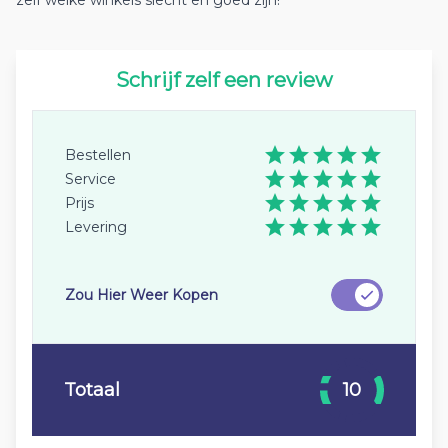
zelf welke winkels slecht en goed zijn!
Schrijf zelf een review
Bestellen
Service
Prijs
Levering
Zou Hier Weer Kopen
Totaal
10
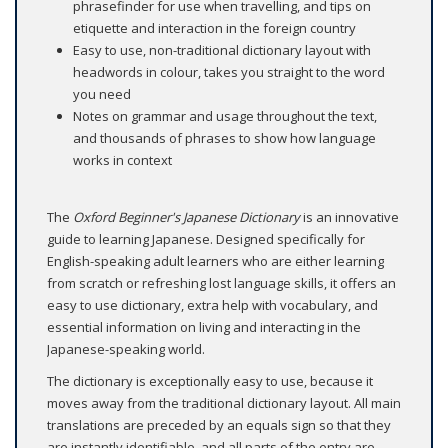
phrasefinder for use when travelling, and tips on
etiquette and interaction in the foreign country
Easy to use, non-traditional dictionary layout with
headwords in colour, takes you straight to the word
you need
Notes on grammar and usage throughout the text,
and thousands of phrases to show how language
works in context
The
Oxford Beginner's Japanese Dictionary
is an innovative
guide to learning Japanese. Designed specifically for
English-speaking adult learners who are either learning
from scratch or refreshing lost language skills, it offers an
easy to use dictionary, extra help with vocabulary, and
essential information on living and interacting in the
Japanese-speaking world.
The dictionary is exceptionally easy to use, because it
moves away from the traditional dictionary layout. All main
translations are preceded by an equals sign so that they
are instantly identifiable, and all parts of the entry are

- **EXERCISE INSTRUCTIONS**:
Every word of the data should be reproduced exactly; please omit any pictures.

- **RESULT BELOW**:
zelf welke winkels slecht en goed zijn!
Schrijf zelf een review
Bestellen
Service
Prijs
Levering
Zou Hier Weer Kopen
Totaal
10
phrasefinder for use when travelling, and tips on
etiquette and interaction in the foreign country
Easy to use, non-traditional dictionary layout with
headwords in colour, takes you straight to the word
you need
Notes on grammar and usage throughout the text,
and thousands of phrases to show how language
works in context
The
Oxford Beginner's Japanese Dictionary
is an innovative
guide to learning Japanese. Designed specifically for
English-speaking adult learners who are either learning
from scratch or refreshing lost language skills, it offers an
easy to use dictionary, extra help with vocabulary, and
essential information on living and interacting in the
Japanese-speaking world.
The dictionary is exceptionally easy to use, because it
moves away from the traditional dictionary layout. All main
translations are preceded by an equals sign so that they
are instantly identifiable, and all parts of the entry are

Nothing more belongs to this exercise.